A Love Untamed (Feral Warriors #7)(64)


“Can you share with me . . . anything? Were you in love with Castin?”

“No. But I thought we were friends. We’d been lovers for nearly a year. He was one of the cheetah clan chieftain’s lieutenants. I met him when I attended one of the war-council meetings with my queen, Rayas.”

He stilled beneath her, his breath catching, his palm freezing on her head. “Mel . . . how long ago was this?”

She lifted up, peering down into his shocked face. “Five thousand years. In the weeks after the Sacrifice.”

He stared at her as if she’d grown a second head.

Melisande scowled. “Are you horrified that you just made love to an ancient?”

Slowly, he shook his head. “Awed. You were there at the time of the Sacrifice, in the time of the Daemons.”

“I was. And for almost a thousand years before. I’m quite old, Feral.” She started to push off him, and he lifted her, setting her beside him. Together, they rose and donned their clothing, boots, and weapons.

As she began to plait her hair, Fox strolled to the cave’s mouth and peered through. “The snow is piling up. We’re going to have trouble getting out.”

“They have no intention of letting us out. And where will we go if they do?”

Fox turned back and placed another couple of logs on the fire. The smoke rose instead of filling the cave, telling her there must be an opening high in the ceiling they couldn’t see.

As Fox knelt to stoke the fire, he glanced at her, his eyes deep wells of compassion and curiosity. “Will you tell me more? About the past? About you?”

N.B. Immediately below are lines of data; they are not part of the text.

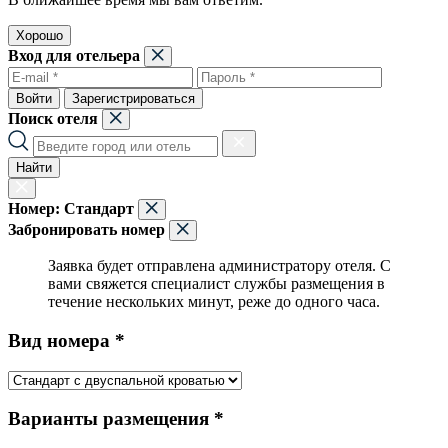
Хорошо
Вход для отельера
Войти
Зарегистрироваться
Поиск отеля
Найти
Номер:
Стандарт
Забронировать номер
Заявка будет отправлена администратору отеля. С
вами свяжется специалист службы размещения в
течение нескольких минут, реже до одного часа.
Вид номера *
Варианты размещения *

The barriers she’d erected were all gone now, burned away in the warmth of her newfound love. No longer did she feel the need to hide the past. Instead, with this male, she longed to share everything.

Fox knew he wasn’t going to like what Melisande had to say. The thought of anyone hurting her had his hands shaking with the need to rip off heads. But there was so much turmoil inside her, so much torment. He needed to understand what was going on if he ever wished to help her. And he wanted to help her, desperately.

As he stoked the fire, Melisande took a long, shuddering breath, her fingers plaiting her hair with quick, tense efficiency. “The Daemons were newly defeated, the Sacrifice but weeks old.”

Everyone knew the story, that both the Therians—all of whom were shape-shifters back in that time—and the Mage had pooled their great power to defeat the Daemons and lock them in the enchanted Daemon Blade. They didn’t call it the Sacrifice until years later, once they’d realized the horrible truth—that little of that power would ever return.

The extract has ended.